## Source information
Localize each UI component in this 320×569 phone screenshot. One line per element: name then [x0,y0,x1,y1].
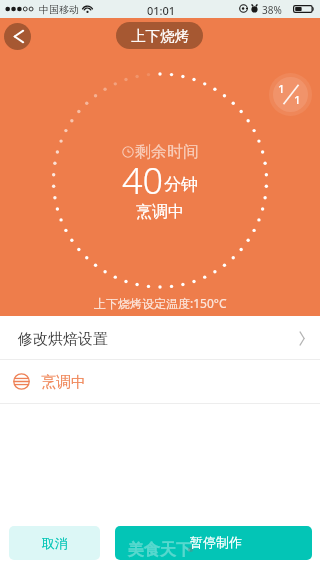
staticText: 烹调中 [136,202,184,222]
staticText: 中国移动 [39,3,79,16]
button[interactable]: 烹调中 [0,360,320,403]
staticText: 38% [262,3,282,17]
staticText: 40 [122,156,164,205]
staticText: 分钟 [164,174,198,195]
staticText: 修改烘焙设置 [18,330,108,349]
button[interactable]: 取消 [9,526,100,560]
staticText: 烹调中 [41,373,86,392]
staticText: 美食天下 [128,540,192,560]
button[interactable]: 美食天下 [115,526,312,560]
staticText: 剩余时间 [135,142,199,162]
staticText: 上下烧烤 [131,27,189,45]
button[interactable]: Back [4,23,31,50]
staticText: 上下烧烤设定温度:150°C [94,295,227,311]
staticText: 01:01 [147,3,176,18]
staticText: 1 [278,81,285,97]
staticText: 1 [294,92,301,108]
button[interactable]: Step 1 of 1 [269,73,312,116]
button[interactable]: 修改烘焙设置 [0,316,320,359]
button[interactable]: 上下烧烤 [116,22,203,49]
staticText: 取消 [42,535,68,551]
staticText: 暂停制作 [190,534,242,550]
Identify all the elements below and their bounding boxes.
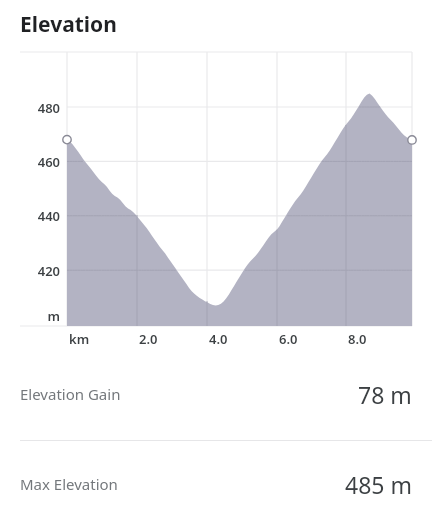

## What the task asks
What you should produce is an exact copy of the records, with the pictures left out.

## Solution for this problem
Localize each UI component in this 320×569 phone screenshot. One line per element: name then [x0,y0,x1,y1].
staticText: 烹调中 [136,202,184,222]
staticText: 中国移动 [39,3,79,16]
button[interactable]: 烹调中 [0,360,320,403]
staticText: 38% [262,3,282,17]
staticText: 40 [122,156,164,205]
staticText: 分钟 [164,174,198,195]
staticText: 修改烘焙设置 [18,330,108,349]
button[interactable]: 取消 [9,526,100,560]
staticText: 烹调中 [41,373,86,392]
staticText: 美食天下 [128,540,192,560]
button[interactable]: 美食天下 [115,526,312,560]
staticText: 剩余时间 [135,142,199,162]
staticText: 上下烧烤 [131,27,189,45]
button[interactable]: Back [4,23,31,50]
staticText: 上下烧烤设定温度:150°C [94,295,227,311]
staticText: 01:01 [147,3,176,18]
staticText: 1 [278,81,285,97]
staticText: 1 [294,92,301,108]
button[interactable]: Step 1 of 1 [269,73,312,116]
button[interactable]: 修改烘焙设置 [0,316,320,359]
button[interactable]: 上下烧烤 [116,22,203,49]
staticText: 取消 [42,535,68,551]
staticText: 暂停制作 [190,534,242,550]
Identify all the elements below and their bounding boxes.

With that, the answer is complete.